Students are recommended to the program during their sixth grade year and supported throughout their K-12 journey and beyond. The program currently mentors 413 low-income, first-generation students who are in grades 7 through 12 and attend 34 different school sites. Each summer, between 275 and 300 students attend the Dean's Future Scholars summer program on the university campus and have access to free academic and enrichment opportunities. Once they enroll at the University of Nevada, Reno, students have access to mentoring, tutoring, internship and employment opportunities, a study lounge with free food and printing, and over $40,000 in college scholarships are allocated annually.
“It originally started with bringing the students to (the University) campus for an annual conference to expose them to college life and careers in education,” Garcia said. “With donor support we added the mentoring program and expanded our summer program, but I believe the real game changer was when we started to grow our own mentors.”
Garcia said that it is a unique characteristic for a college access program to use the near-peer mentoring model where college students deliver the outreach and wrap-around services. Today, 95% of the DFS mentoring team and 57% of the DFS leadership team has been involved with the program since the sixth grade.
Every student recommended to the program is welcomed with open arms regardless of their background, academic performance, or family history. At no point are program participants screened based on their test scores or exited from the program due to grades, attendance, or behavior.
“We're just like a family where we go through the highs and the lows with them,” Garcia said. “Our goal is for students to do something after high school, and it doesn't matter what they choose. We’d love for our students to all go to college, but we know college isn't for everybody. Our goal is prepare them so that they have every option available to them after high school.”

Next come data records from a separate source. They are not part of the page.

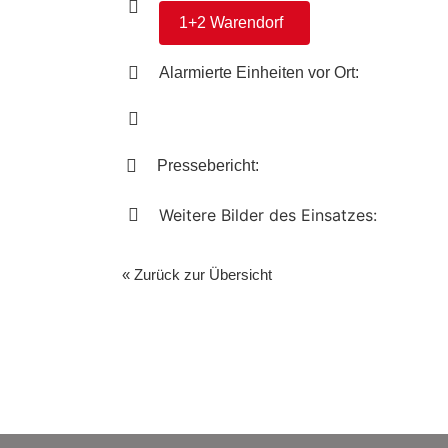
1+2 Warendorf
Alarmierte Einheiten vor Ort:
Pressebericht:
Weitere Bilder des Einsatzes:
« Zurück zur Übersicht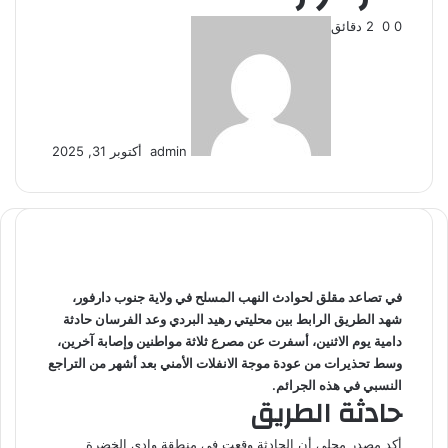
0
0
2 دقائق
أرسل
بريدا
إلكترونيا
admin
أكتوبر 31, 2025
في تصاعد مقلق لحوادث النهب المسلح في ولاية جنوب دارفور،
شهد الطريق الرابط بين محليتي رهيد البردي وعد الفرسان حادثة
دامية يوم الاثنين، أسفرت عن مصرع ثلاثة مواطنين وإصابة آخرين،
وسط تحذيرات من عودة موجة الانفلات الأمني بعد أشهر من التراجع
النسبي في هذه الجرائم.
حادثة الطريق
أكد مصدر محلي أن الحادثة وقعت في منطقة وادي الخضرة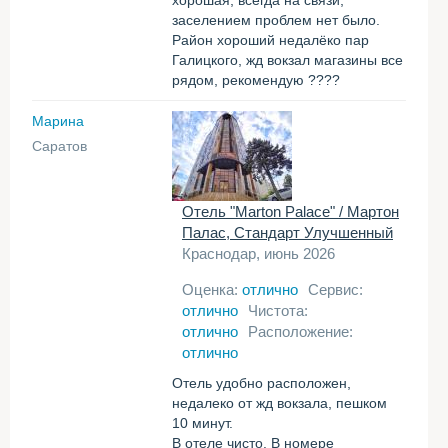
хорошая, всегда на связи,
заселением проблем нет было.
Район хороший недалёко пар
Галицкого, жд вокзал магазины все
рядом, рекомендую ????
Марина
Саратов
Отель "Marton Palace" / Мартон
Палас, Стандарт Улучшенный
Краснодар, июнь 2026
Оценка:
отлично
Сервис:
отлично
Чистота:
отлично
Расположение:
отлично
Отель удобно расположен,
недалеко от жд вокзала, пешком
10 минут.
В отеле чисто. В номере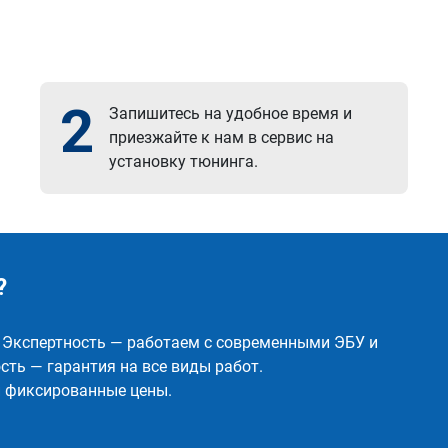
2
Запишитесь на удобное время и
приезжайте к нам в сервис на
установку тюнинга.
?
✅ Экспертность — работаем с современными ЭБУ и
ть — гарантия на все виды работ.
и фиксированные цены.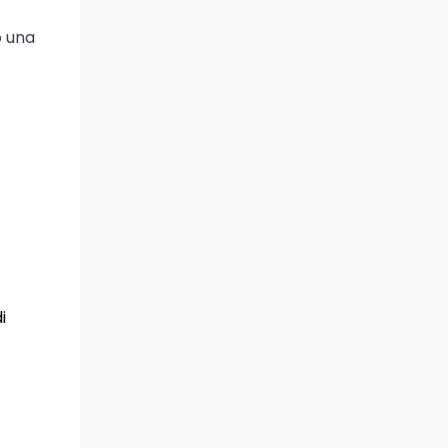
o una
i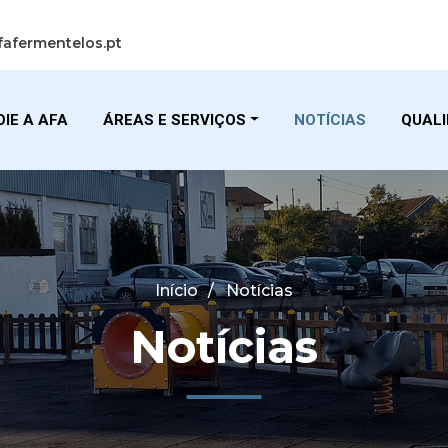
fafermentelos.pt
IE A AFA
ÁREAS E SERVIÇOS
NOTÍCIAS
QUAL
Início
Notícias
Notícias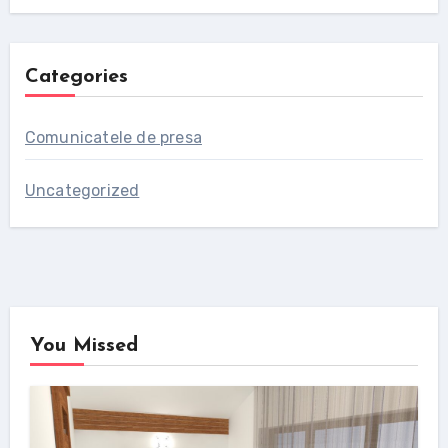
Categories
Comunicatele de presa
Uncategorized
You Missed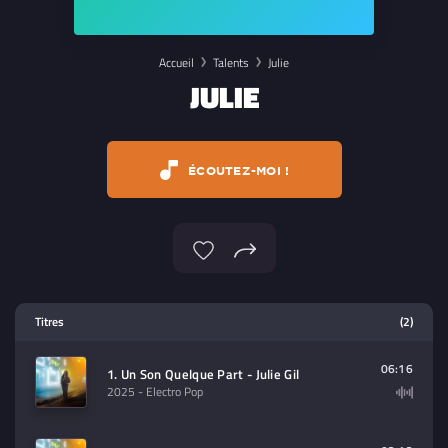
Accueil
Talents
Julie
JULIE
ÉCOUTEZ-MOI !
Lecteur multimedia
Titres
(2)
Sélectionnez dans la playlist un
contenu à lire (audio/video)
06:16
1. Un Son Quelque Part - Julie Gil
2025
- Electro Pop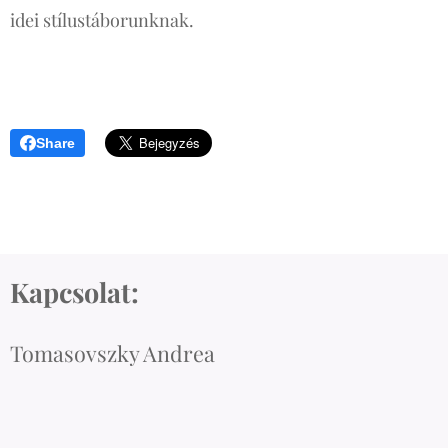
idei stílustáborunknak.
Share
Kapcsolat:
Tomasovszky Andrea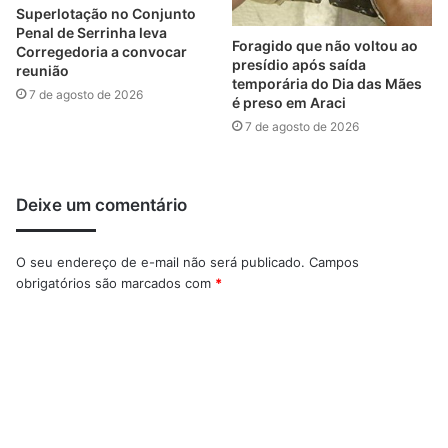
Superlotação no Conjunto
Penal de Serrinha leva
Foragido que não voltou ao
Corregedoria a convocar
presídio após saída
reunião
temporária do Dia das Mães
7 de agosto de 2026
é preso em Araci
7 de agosto de 2026
Deixe um comentário
O seu endereço de e-mail não será publicado.
Campos
obrigatórios são marcados com
*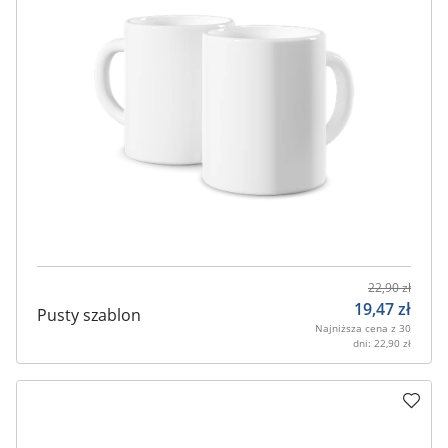
22,90
zł
19,47
zł
Pusty szablon
Najniższa cena z 30
dni:
22,90
zł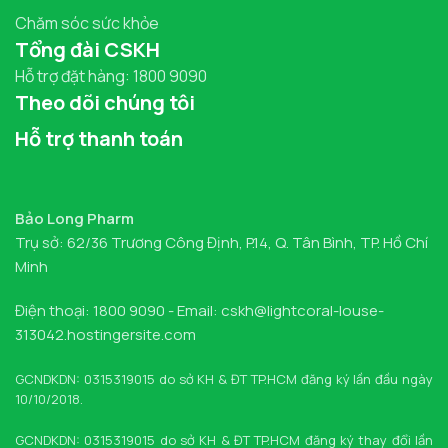
Chăm sóc sức khỏe
Tổng đài CSKH
Hỗ trợ đặt hàng: 1800 9090
Theo dõi chúng tôi
Hỗ trợ thanh toán
Bảo Long Pharm
Trụ sở: 62/36 Trương Công Định, P.14, Q. Tân Bình, TP. Hồ Chí
Minh
Điện thoại: 1800 9090 - Email: cskh@lightcoral-louse-
313042.hostingersite.com
GCNDKDN: 0315319015 do sở KH & ĐT TP.HCM đăng ký lần đầu ngày
10/10/2018.
GCNDKDN: 0315319015 do sở KH & ĐT TP.HCM đăng ký thay đổi lần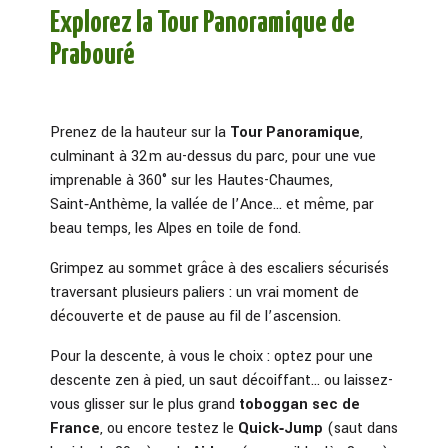
Explorez la Tour Panoramique de
Prabouré
Prenez de la hauteur sur la
Tour Panoramique
,
culminant à 32 m au-dessus du parc, pour une vue
imprenable à 360° sur les Hautes-Chaumes,
Saint‑Anthème, la vallée de l’Ance… et même, par
beau temps, les Alpes en toile de fond.
Grimpez au sommet grâce à des escaliers sécurisés
traversant plusieurs paliers : un vrai moment de
découverte et de pause au fil de l’ascension
.
Pour la descente, à vous le choix : optez pour une
descente zen à pied, un saut décoiffant… ou laissez-
vous glisser sur le plus grand
toboggan sec de
France
, ou encore testez le
Quick‑Jump
(saut dans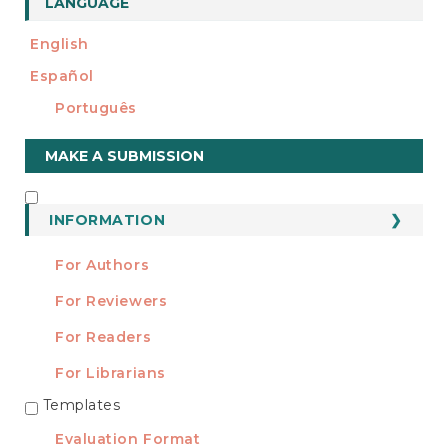
LANGUAGE
English
Español
Português
Make
MAKE A SUBMISSION
a
Submission
INFORMATION
INFORMATION
For Authors
For Reviewers
For Readers
For Librarians
Templates
TEMPLATES
Evaluation Format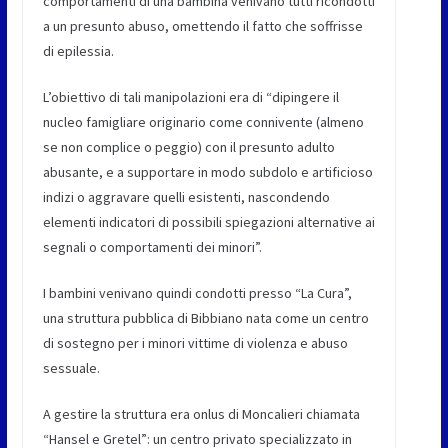
comportamenti di una bambina venivano tutti ricondotti
a un presunto abuso, omettendo il fatto che soffrisse
di epilessia.
L’obiettivo di tali manipolazioni era di “dipingere il
nucleo famigliare originario come connivente (almeno
se non complice o peggio) con il presunto adulto
abusante, e a supportare in modo subdolo e artificioso
indizi o aggravare quelli esistenti, nascondendo
elementi indicatori di possibili spiegazioni alternative ai
segnali o comportamenti dei minori”.
I bambini venivano quindi condotti presso “La Cura”,
una struttura pubblica di Bibbiano nata come un centro
di sostegno per i minori vittime di violenza e abuso
sessuale.
A gestire la struttura era onlus di Moncalieri chiamata
“Hansel e Gretel”: un centro privato specializzato in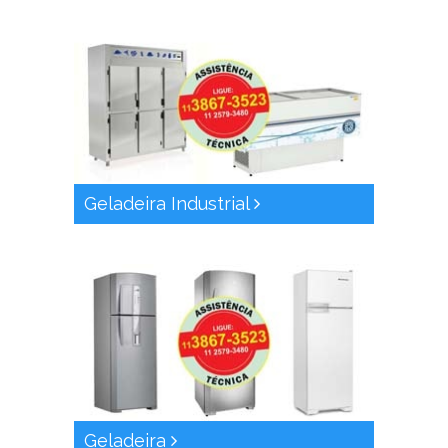
Geladeira Industrial
Geladeira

Many of the DFS participants will be the first in their family to graduate high school. Currently, 60% of the program fathers and 56% of the program mothers have not graduated from high school. Since 2016, program participants have averaged a high school graduation rate of 97%, while their counterparts in the school district have averaged a graduation rate of 75%. In addition, for the past five years, program students have earned honors and advanced diplomas at a rate of 19 percentage points higher than the overall school district.
“It is going to be a very busy few years, but stewarding $4 million to support first-gen initiatives throughout the state that I love so much is my dream job," Garcia said. "Keep in mind that I am a school counselor by trade, so it really is a unique opportunity to have someone in this role who understands both the K-12 system, the higher education system, and has 18 years personal experience working with this population."